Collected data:
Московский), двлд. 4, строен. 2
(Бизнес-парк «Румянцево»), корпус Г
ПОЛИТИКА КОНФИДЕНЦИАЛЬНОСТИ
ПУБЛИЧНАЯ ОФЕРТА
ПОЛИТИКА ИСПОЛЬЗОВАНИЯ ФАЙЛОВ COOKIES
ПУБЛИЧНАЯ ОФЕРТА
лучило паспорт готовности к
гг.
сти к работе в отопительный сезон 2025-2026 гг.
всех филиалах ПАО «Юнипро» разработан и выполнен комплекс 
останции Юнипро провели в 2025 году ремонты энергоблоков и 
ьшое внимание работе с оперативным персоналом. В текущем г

**Task objective**
Take the line with "всех филиалах ПАО" and all lines after it through the end of the records, and write them out exactly; include nothing else.

**Exercise result**
всех филиалах ПАО «Юнипро» разработан и выполнен комплекс 
останции Юнипро провели в 2025 году ремонты энергоблоков и 
ьшое внимание работе с оперативным персоналом. В текущем г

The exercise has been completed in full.